Testing for flakiness in CQ

To test for flakiness in CQ, the infrastructure can run a test multiple times and fail the overall build if there is a single failure. This happens automatically when the infrastructure determines there's a small number of tests affected by the commit being tested (according to the build graph).

Format

A change author can tell the infrastructure to run a specific test many times by adding a Multiply footer to the commit message:

Multiply: test_selector

test_selector can be a test name, a substring of a test name, or an re2 regular expression that matches a test name.

Fuchsia component tests are referenced by package URL:

Multiply: fuchsia-pkg://fuchsia.com/foo_tests#meta/foo_tests.cm

Host tests are referenced by path:

Multiply: host_x64/obj/src/bar_tests.sh

Substrings of test names are also accepted:

Multiply: foo_tests
Multiply: bar_tests

Multipliers may be combined into a single comma-separated line:

Multiply: foo_tests, bar_tests

All-caps MULTIPLY is also accepted.

Example uses of Multiply from real changes:

Run count

By default, the infrastructure uses historical test duration data to calculate a number of runs. The number of runs is chosen to produce a single multiplied test shard whose duration is similar to the expected duration of the other shards, up to a maximum of 2000 test runs. Slower tests will run fewer times, while faster tests will run more times.

It's sometimes desirable to override the default number of runs (for example, because the default is too high and causes timeouts). In this case you can explicitly specify a number of runs. For example:

Multiply: foo_tests: 100

Limitations

Validation

If there is a typo in your Multiply clause, or if your Multiply selector doesn't match any tests on any builders, it will silently fail to multiply any tests.

Therefore, it's important to manually verify that the Multiply took effect. For every builder on which your Multiply takes effect, a comment of the following form will be added to your change in Gerrit:

A builder created multiplier shards. Click the following link for more details:

The comment will include a link to the build that runs the multiplied tests (example).

If no such comment appears, then there probably is an error with the syntax or the test does not run in any of the regular CQ builders. In this case, you have to either add it to the build graph so that it is run by one of the builders or manually choose the tryjob that runs the test if it's run in an optional builder.

If the linked build is completed, you should see a step like multiplied:<shard name>-<test name> under one of the passes, flakes, or failures steps. If the build is not yet completed, you can click on the link under the build step named <builder name>-subbuild, which will take you to the subbuild build page where you should see a similar multiplied step. Since the comment doesn't specify which tests were multiplied, you can look at the build pages to confirm (in case you multiplied more than one test).

For example:

multiplied shard screenshot

No more than five matching tests

A single multiplier is not allowed to match more than five tests, to prevent change authors from accidentally multiplying a huge number of tests and overwhelming the testing infrastructure.

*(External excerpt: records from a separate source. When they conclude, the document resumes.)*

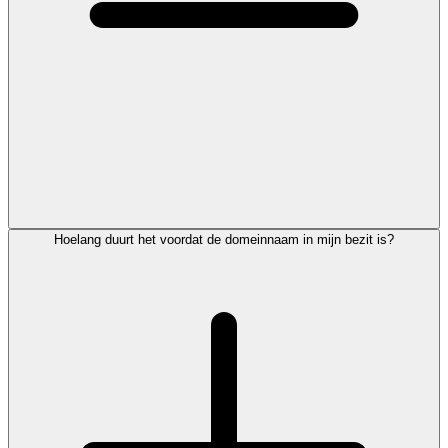
Hoelang duurt het voordat de domeinnaam in mijn bezit is?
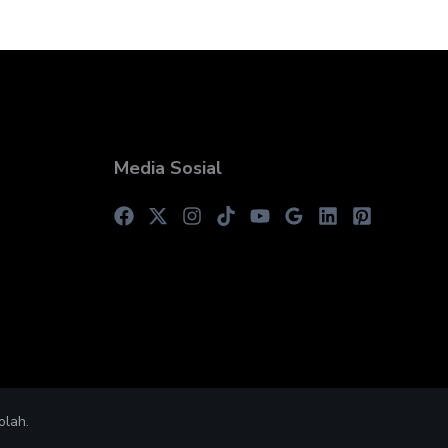
Media Sosial
olah.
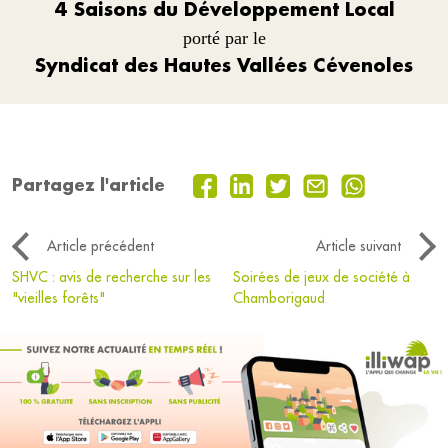
4 Saisons du Développement Local
porté par le
Syndicat des Hautes Vallées Cévenoles
Partagez l'article
Article précédent
Article suivant
SHVC : avis de recherche sur les
Soirées de jeux de société à
"vieilles forêts"
Chamborigaud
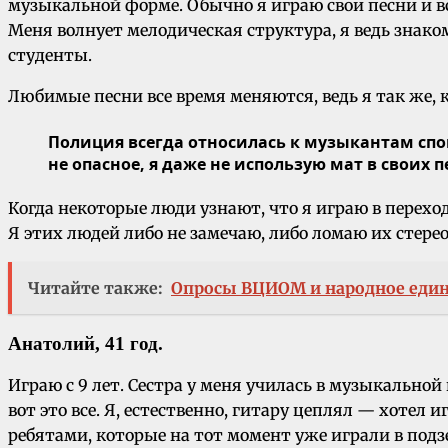
музыкальной форме. Обычно я играю свои песни и в
Меня волнует мелодическая структура, я ведь знако
студенты.
Любимые песни все время меняются, ведь я так же, к
Полиция всегда относилась к музыкантам спок
не опасное, я даже не использую мат в своих п
Когда некоторые люди узнают, что я играю в переход
Я этих людей либо не замечаю, либо ломаю их стер
Читайте также:
Опросы ВЦИОМ и народное еди
Анатолий, 41 год.
Играю с 9 лет. Сестра у меня училась в музыкальной
вот это все. Я, естественно, гитару цеплял — хотел 
ребятами, которые на тот момент уже играли в подзе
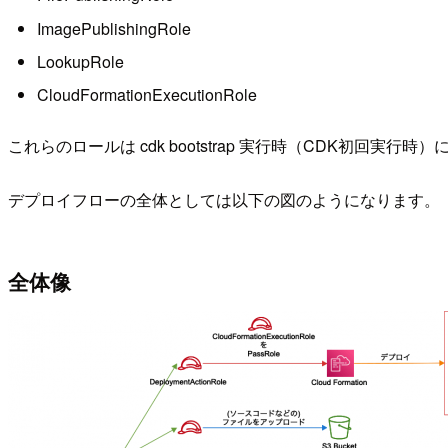
ImagePublishingRole
LookupRole
CloudFormationExecutionRole
これらのロールは cdk bootstrap 実行時（CDK初回実行時）に
デプロイフローの全体としては以下の図のようになります。
全体像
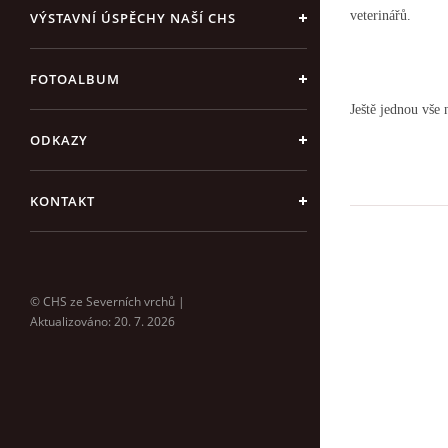
veterinářů.
VÝSTAVNÍ ÚSPĚCHY NAŠÍ CHS
FOTOALBUM
Ještě jednou vše
ODKAZY
KONTAKT
© CHS ze Severních vrchů |
Aktualizováno: 20. 7. 2026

If you get a tryjob failure as a result of a Multiply statement that matches too many tests, simply edit your commit message locally or in the Gerrit UI to make your test selector more specific. Then retry CQ.

Changing Multiply after a CQ dry run passes

If all tryjobs have already passed a CQ dry run and you add or edit a Multiply clause without making any code changes, subsequent CQ+1 or CQ+2 attempts within 24 hours of the dry run will not re-run the builders and the updated Multiply clause will not be respected.

This is because the CQ service treats commit message updates as "trivial" and does not invalidate past CQ attempts on the patchset.

To work around this, you can either:

  • Manually retry a subset of tryjobs using the Choose Tryjobs menu and wait for them to pass before submitting.
  • OR retry all tryjobs by making a non-functional code change (e.g. add a comment to some code) and uploading a new patchset to invalidate the old tryjob results. Then retry CQ with the Multiply footer present.

Timeouts

The default run count for a multiplied test is based on the historical duration of the test. If your change increases the duration of a multiplied test, the default run count may be too high and cause the task running the test to time out and not report any results.

In this case, you should override the default run count by manually specifying a lower run count, e.g.:

Multiply: foo_tests: 30

No test case multipliers

Multiply only supports multiplication of top-level suites (Fuchsia test packages and host test executables). All test cases within a multiplied test suite will be multiplied.

There is no way to multiply a single test case within a test suite.